Watch the following video demonstrating the forward pigeon pose.

Seated Piriformis Stretch – For those who have found extreme difficulty in doing floor stretches, here is one you can do in a chair:

  1. Sitting in a chair with your back straight, cross your sore leg over the knee of your other leg
  2. While keeping your back straight, bend your chest forward
  3. If you don’t feel pain, bend forward a little more
  4. Hold this position (as far forward as you can go) for about 30 seconds
  5. Repeat the stretch with your other leg

Watch this video to see a variation of this stretch.

Massage – One of the most beneficial results of having a massage is the relief from tension and discomfort caused by pinched or compressed nerves. The following techniques may help you overcome the debilitating pain of sciatica:

  • Reflexology (uses pressure points in the hands and feet to effectively treat the pain and relieve the compression or irritation on the sciatic nerve)
  • Neuromuscular (combines deep tissue pressure and friction)
  • Swedish (uses flowing, kneading movements)
  • Hot Stone (uses heated stones to promote relaxation and ease tense muscles)
  • Myofascial Release (relieves pain stemming from your myofascial tissues)
  • Deep Tissue (slow strokes with deep finger pressure)

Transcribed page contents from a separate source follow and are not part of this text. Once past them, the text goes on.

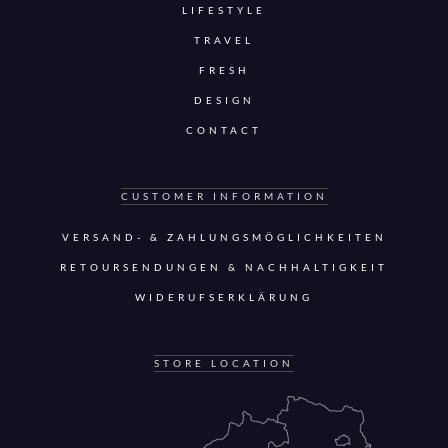
LIFESTYLE
TRAVEL
FRESH
DESIGN
CONTACT
CUSTOMER INFORMATION
VERSAND- & ZAHLUNGSMÖGLICHKEITEN
RETOURSENDUNGEN & NACHHALTIGKEIT
WIDERUFSERKLÄRUNG
STORE LOCATION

Note: While experiencing severe or debilitating pain, it is highly recommended to consult your primary care physician and physical therapist before resuming a regular fitness schedule. Some repetitious exercises may exacerbate the pain and discomfort caused by sciatica.

What Causes Sciatica?

Sciatica occurs when the sciatic nerve is pinched. The following are some of the conditions that frequently lead to sciatica:

  • Blood clot
  • Pregnancy (causes pressure and stress on the pelvic region, hips, and lower back)
  • Herniated or ruptured disk (can compress the sciatic nerve)
  • Bone spur (on your vertebrae)
  • Tissue or tumor growth (can compress the sciatic nerve)
  • Spinal stenosis (narrowing of the spinal column)
  • Degenerative disc disease (conditions or medications that weaken vertebrae)
  • Spondylolisthesis (when a vertebra slips forward)
  • Osteoporosis (weakening of the bones)
  • Piriformis syndrome (the inflammation of the piriformis muscle located in the buttocks)

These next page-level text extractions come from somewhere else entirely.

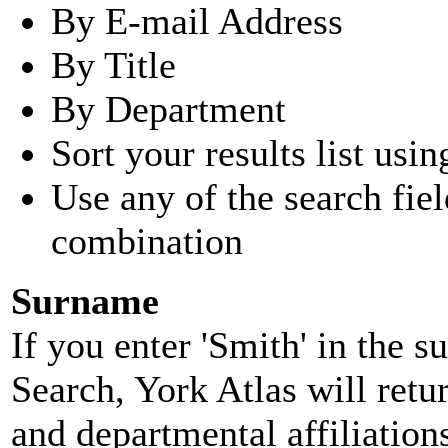
By E-mail Address
By Title
By Department
Sort your results list usin
Use any of the search fie
combination
Surname
If you enter 'Smith' in the 
Search, York Atlas will retu
and departmental affiliatio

Some of the common risk factors include:

  • Obesity
  • Occupation
  • Diabetes
  • Bad Posture
  • Prolonged sitting
  • Physical inactivity

Sciatic nerve pain caused by obesity and poor posture

Regular exercise and proper sitting posture are two of the ways you can protect your back and potentially prevent sciatica.

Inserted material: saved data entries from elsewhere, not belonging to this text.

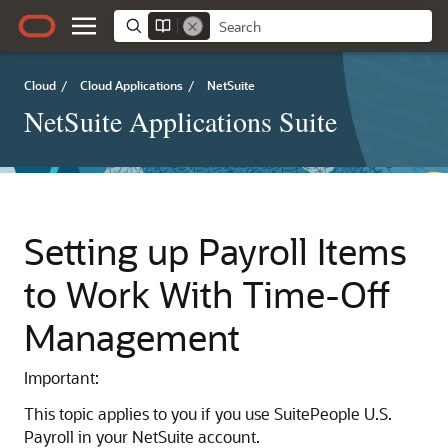
Cloud
/
Cloud Applications
/
NetSuite
NetSuite Applications Suite
Setting up Payroll Items
to Work With Time-Off
Management
Important:
This topic applies to you if you use SuitePeople U.S.
Payroll in your NetSuite account.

Read more about posture at

Sciatica Treatment

Most people can recover from sciatica without medical treatment. However, sciatica can potentially leave you with permanent nerve damage. Seek immediate medical attention if you:

  • Have a high fever
  • Feel weak in the affected leg
  • Lose feeling in the affected leg
  • Lose bladder or bowel function
  • Have a recurrence of sciatica (after successful treatment)
  • Develop back pain and have a history of cancer

Note: The majority of treatment for sciatica pain is nonsurgical. That said, it is strongly recommended that you and your primary care physician develop a plan for recovery (including over-the-counter pain medication and physical therapy). All while eliminating potentially grave contributors to your condition.

Getting Rid of Sciatica Pain

In this article, you discovered what sciatic nerve pain is, stretches to alleviate it, what causes it, and when to seek medical attention.

By using simple stretches and knowing when to seek medical help, you can avoid permanent nerve damage and chronic pain caused by sciatica.

Allowing sciatic nerve pain to go unchecked or untreated may result in the unnecessary prolonging of suffering and, in worst-case scenarios, permanent nerve damage with chronic pain.